By Tim Daiss
You have to hand it to President Trump. He’s increasingly becoming the most indecisive president in U.S. history. His apparent and abrupt about-face on Sunday to increase tariffs on Chinese goods less than a week after claiming that trade talks were going well have caused global financial markets to convulse – sending both equities and global oil prices south.
However, the biggest concern for oil markets is the hit to economic growth and hence oil demand that will follow an uptick in tariffs on Chinese goods. Initial tariffs put in place last year on some $200 billion worth of Chinese goods had already caused economic stagnation globally, which also hurts global oil demand. Now that Trump has decided to increase tariffs on $200 billion worth of Chinese goods from 10 percent to a staggering 25 percent with another $300 billion possibly slated to be hit, the outcome for economic growth could be grim.
This puts major oil producers and exporters like Russia and Saudi Arabia in the crosshairs of any economic downturn. Just as the Saudi-led OPEC+ group of producers had come close to restoring global oil market equilibrium, with over a 30 percent increase in oil prices so far this year, fresh U.S. tariffs on China will cause Riyadh to have to change its oil production strategy once again in less than a year, and its due to Trump’s actions. Last fall, Saudi Arabia bowed to Trump pressure via Twitter to trim production and keep a lid on oil prices but was caught flatfooted when Trump unexpectedly announced in November his 180-day Iranian oil sanctions waiver for eight major importers of Iranian oil, including China, Indian and Japan. The decision, made without consulting with his Saudi allies, caused a rift in U.S.-Saudi relations and damaged Trump’s otherwise stellar relations with the royal family.
Since then, the kingdom has been reticent to move on further Trump Tweets over oil production. However, that started to change when Trump, again unexpectedly, announced two weeks ago that he would not extend the 180-day Iranian oil waivers, all the while hedging that Saudi Arabia and OPEC would make up the difference by increasing oil production. Riyadh didn’t immediately agree that it would make up the shortfall for the loss of more Iranian barrels from the market, but it also indicated it would likely cover the loss in time.
Now Trump has presented the Saudis and other major oil producers with another quandary to grapple with – a weakened global economy that will ensue due to new sanction. Oil prices will trend downward again, well past the Saudi fiscal break-even point which is reportedly around the $70s per barrel mark, and cause the kingdom to nervously watch its coffers, hoping to not see a repeat of early 2016 when global oil prices dipped below the economically damaging $30 per barrel price point.
The Saudis are finding themselves increasingly formulating new oil production policy due to both overt Trump intervention in global oil markets as well as his other policies that hit global oil demand.
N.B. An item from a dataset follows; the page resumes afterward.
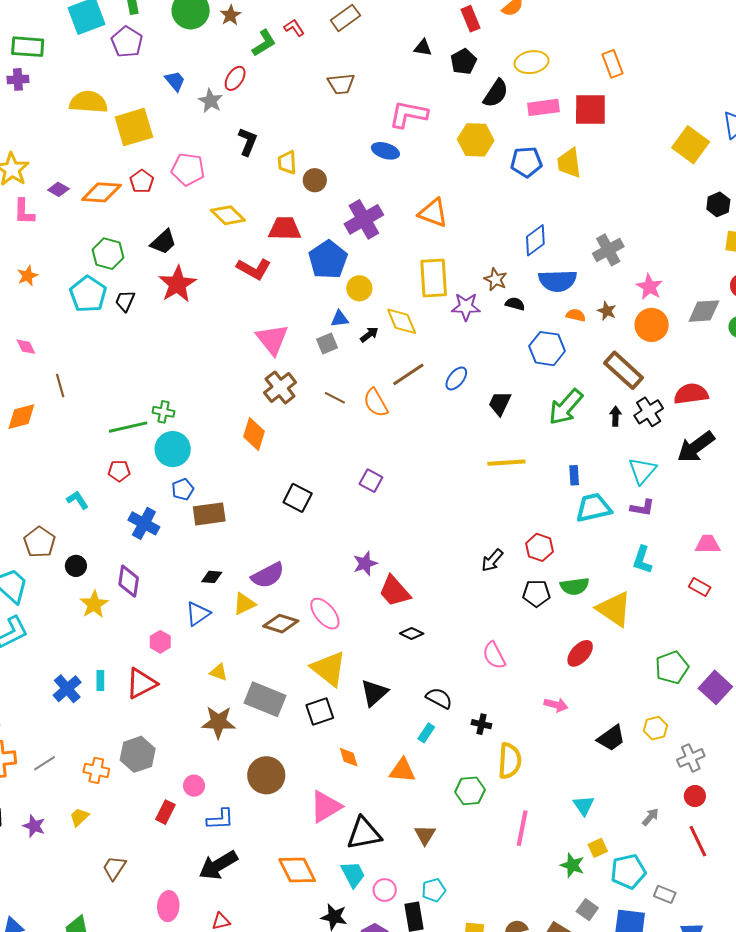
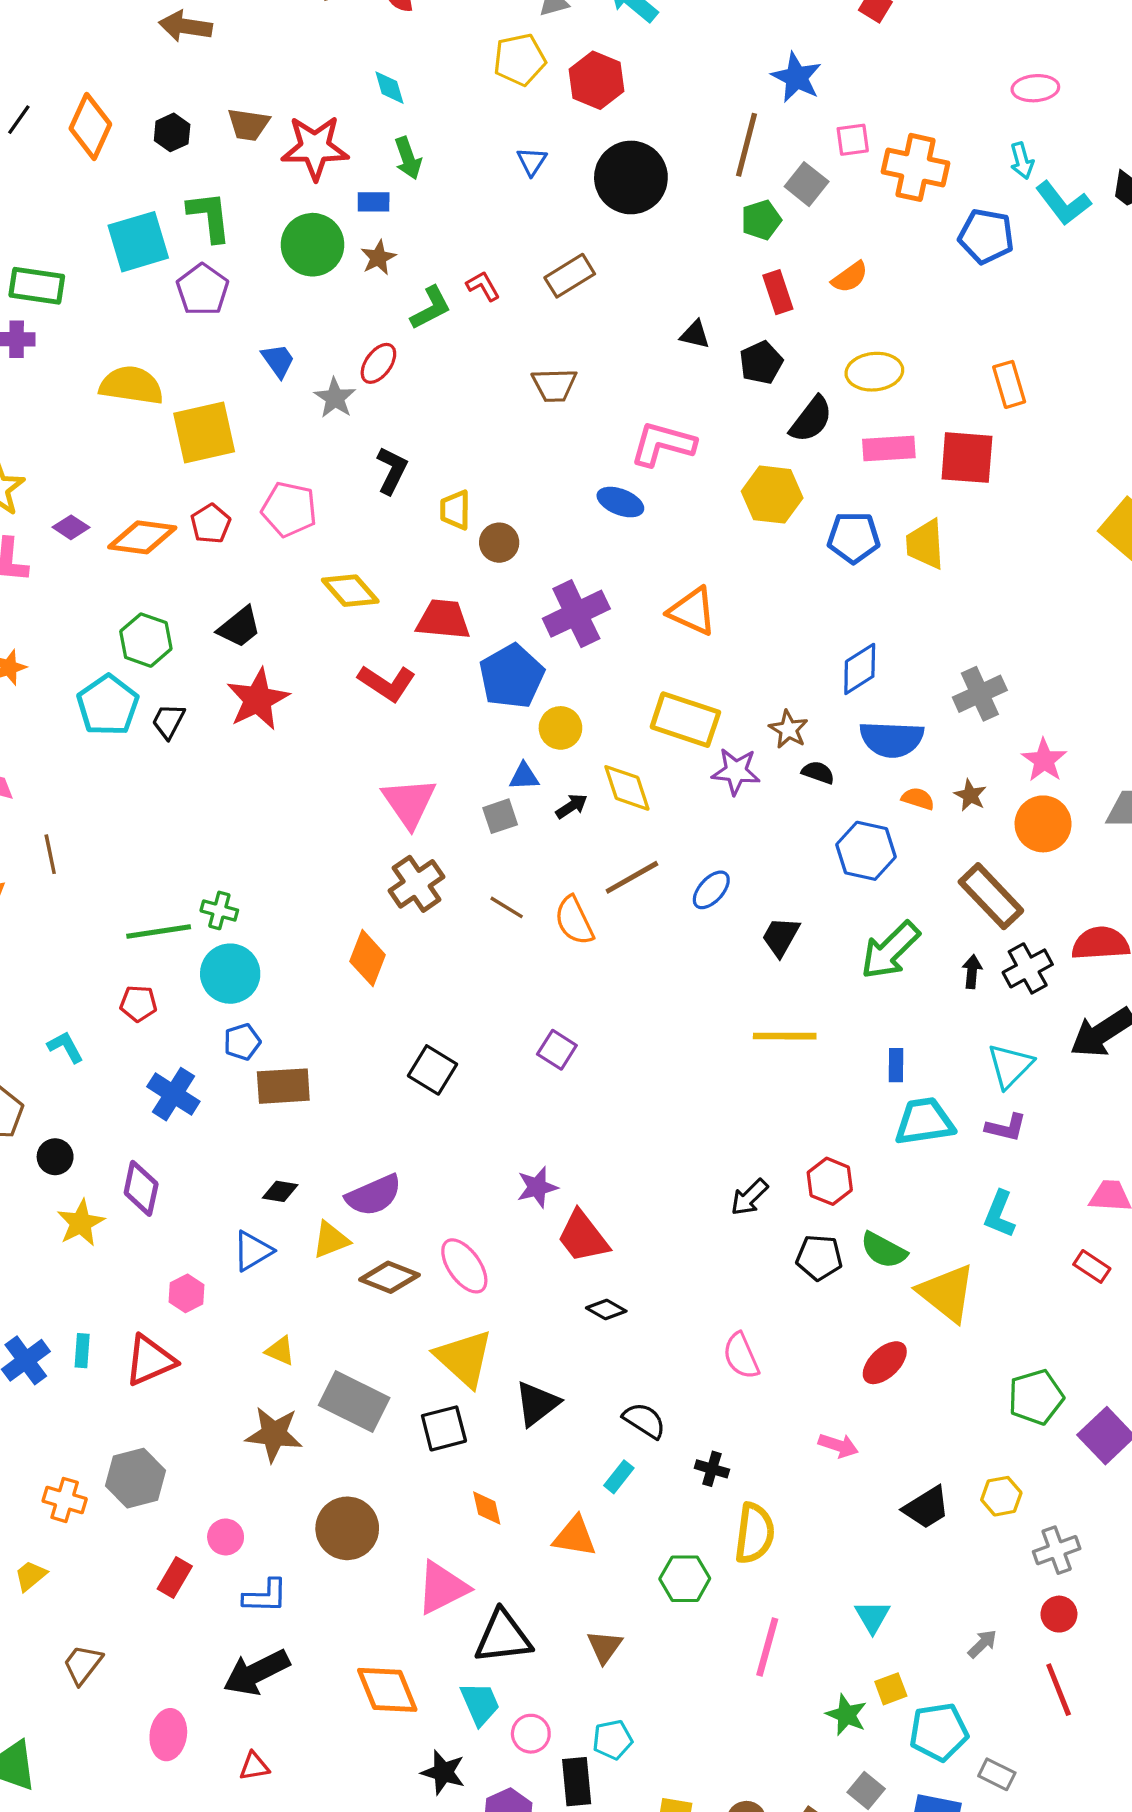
yellow rectangle: (434, 278) -> (685, 720), turned -72
green semicircle: (575, 586) -> (884, 1250), turned 32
While Riyadh is careful to adhere to its line of good relations with Washington, behind closed doors they must be exasperated with this American president, his ability to often and quickly change course and his use of Twitter as a presidential bull pulpit.
Trump’s increased tariffs on China may at the end of the day be warranted since Beijing was reportedly backpedaling from previous agreements it had made in ongoing trade talks with Washington, yet the collateral damage from a full-blown trade war between the world’s two largest economies could be cataclysmic.